Subcellular Distribution and Function of Bcl-2 and BcI-xl in the β-cell

Abstract

Bcl-2 family proteins control β-cell apoptosis and emerging evidence also suggests important roles in β-cell physiology. Their function is regulated by the interaction of pro- and antiapoptotic family members at several intracellular organelles. Bcl- 2 and Bcl-xL are both believed to be important for β-cell survival, but their relative abundance and localization within the β-cell are not well characterized. Here we examined the subcellular distribution of endogenous and overexpressed Bcl-2 and Bcl-xL in β-cells to clarify their organelle-specific functions.

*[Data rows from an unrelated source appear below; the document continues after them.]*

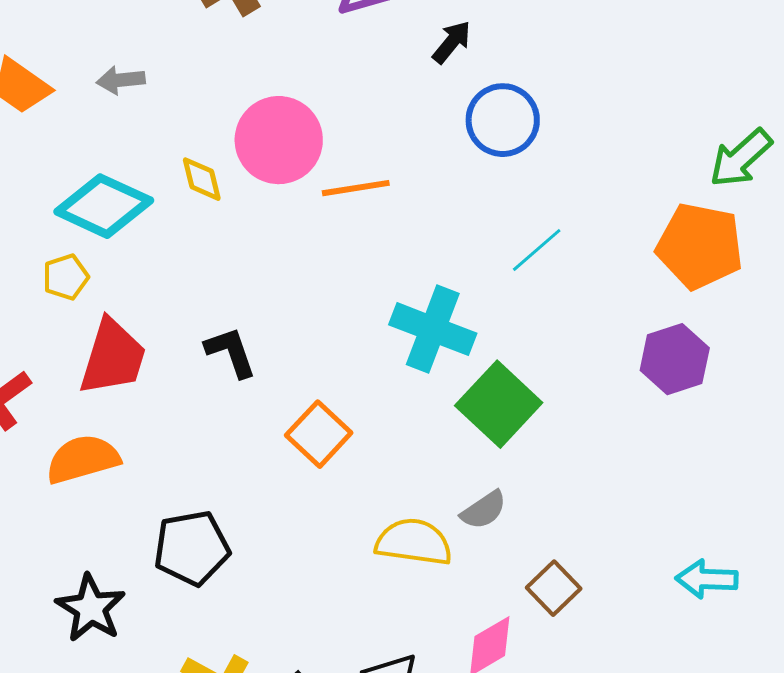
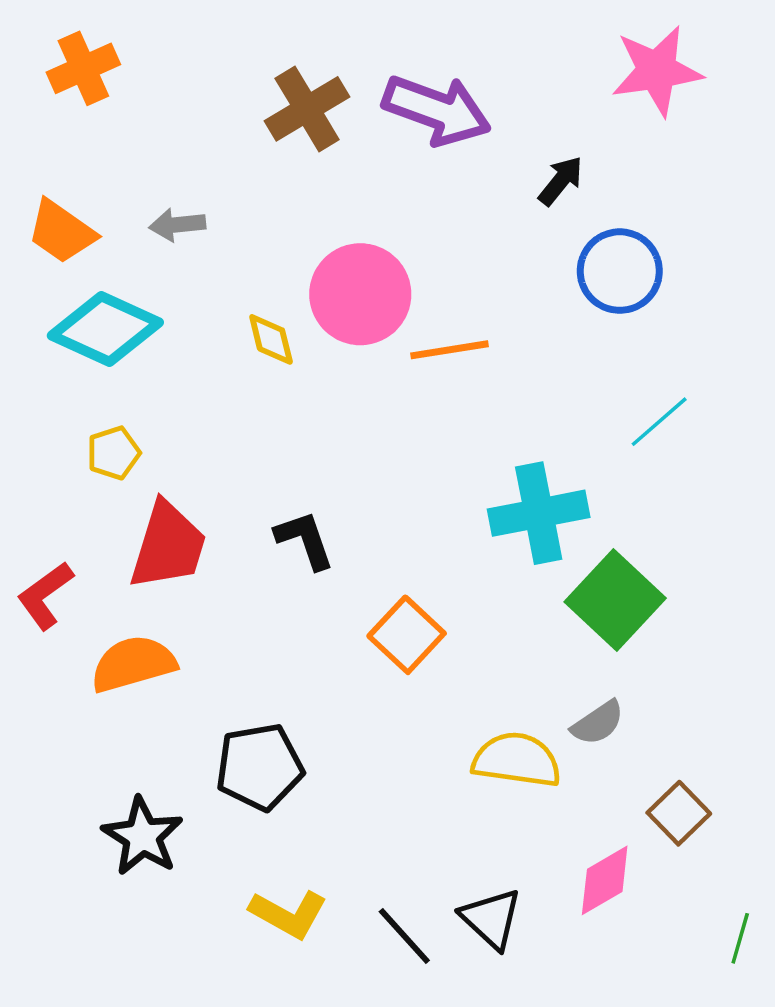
cyan diamond: (104, 206) -> (105, 329), moved
cyan cross: (433, 329) -> (539, 513), turned -32

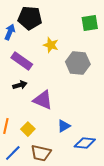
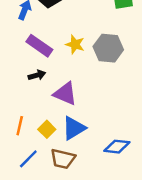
yellow star: (51, 45) -> (75, 44), moved
blue triangle: (64, 126) -> (74, 128), moved, size x1.5

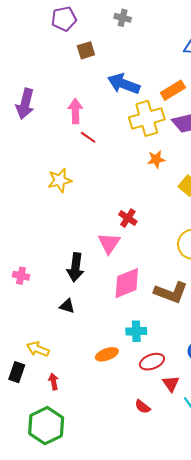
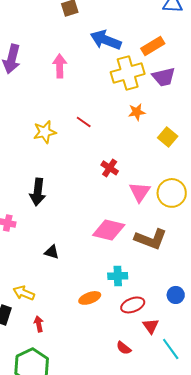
red line: (88, 137) -> (84, 122), moved
pink triangle: (109, 243) -> (140, 192), moved
black arrow: (75, 267) -> (38, 192), moved
pink diamond: (127, 283) -> (109, 230), turned 36

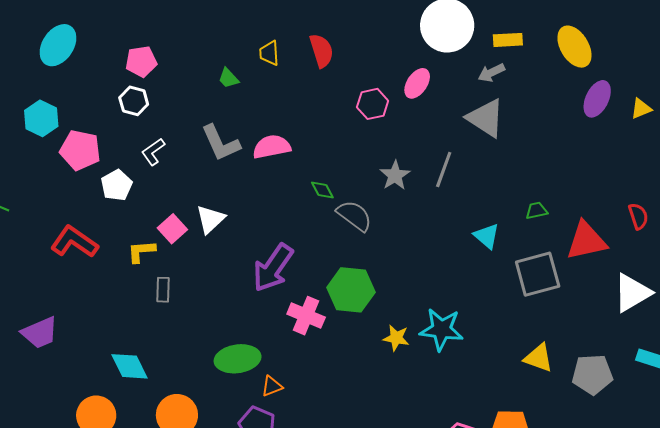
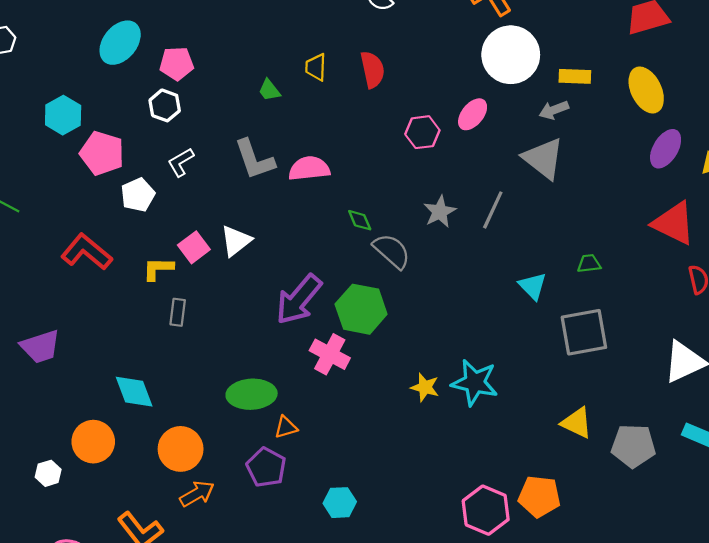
cyan ellipse: (58, 45) -> (120, 43), moved
red triangle: (586, 241) -> (674, 223), moved, turned 33
green hexagon: (351, 290) -> (361, 309), moved

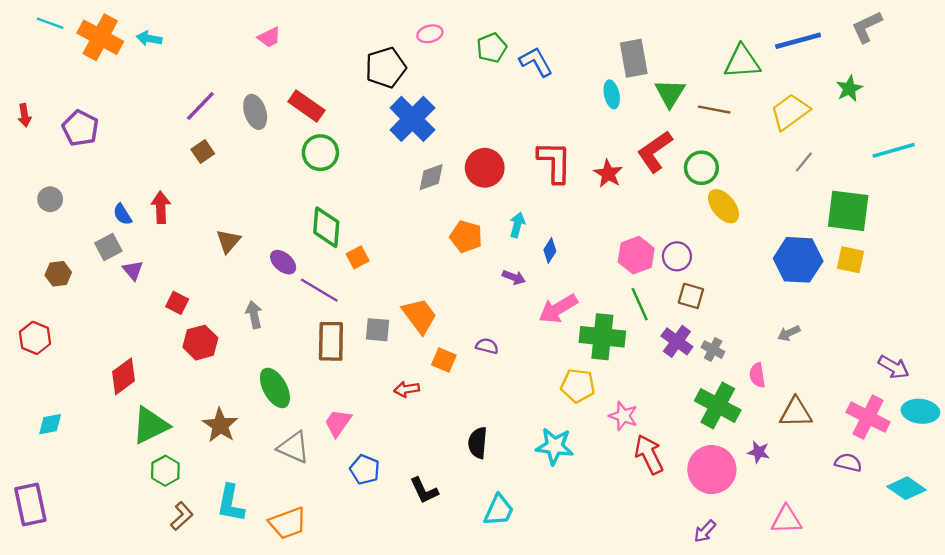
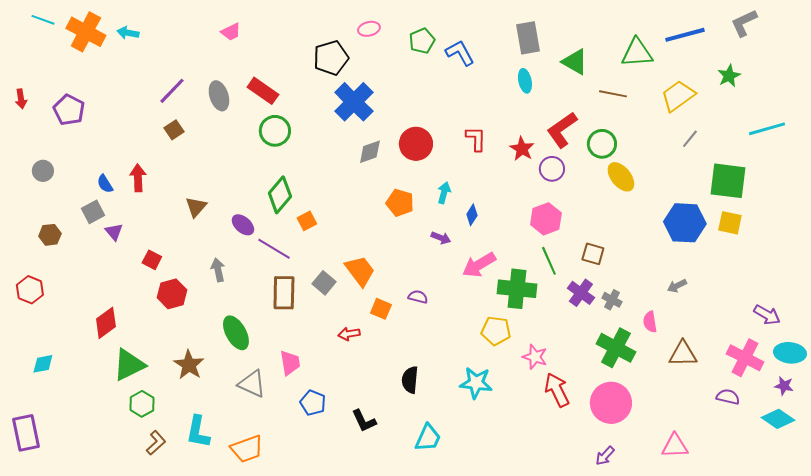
gray rectangle: (634, 58) -> (528, 38), moved
green triangle: (670, 93) -> (575, 62), moved, turned -32
red L-shape: (555, 162) -> (476, 139), size x0.7
green diamond: (326, 227) -> (280, 195), turned 36
purple circle: (677, 256) -> (552, 169), moved
gray square: (377, 330) -> (324, 283), turned 35
pink trapezoid: (338, 423) -> (290, 363), turned 136
purple star: (758, 452) -> (784, 386), moved

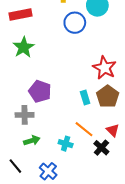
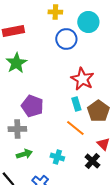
red star: (104, 68) -> (82, 79), moved
cyan rectangle: (85, 97) -> (76, 104), moved
orange line: (84, 129) -> (75, 128), moved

In both cultured mouse β-cells and pancreatic sections, immunofluorescent staining with monoclonal and polyclonal antibodies to Bcl-2 revealed clear nuclear localization with no detectable cytosolic signal. Overexpressed Bcl-2:GFP on the other hand was observed exclusively in the cytoplasm with prominent mitochondrial co-localization. Endogenous Bcl-xL was found by both immunostaining and cell fractionation to be primarily mitochondrial and non-nuclear, and this distribution was also seen in cells overexpressing Bcl-xL:YFP. Small molecule inhibitors of Bcl-xL/Bcl-2 caused immediate mitochondrial hyperpolarization, KATP-channel-dependent cytosolic Ca2+ signals, and had immediate effects on glucose-stimulated insulin secretion. In conclusion, endogenous Bcl-2 and Bcl-xL differ markedly in their localization within the pancreatic β-cell. Taken together with the prominent mitochondrial effects of Bcl-2/Bcl-xL inhibitors, these findings suggest that Bcl-xL specifically, may act as an important regulator of β-cell mitochondrial apoptosis and physiology.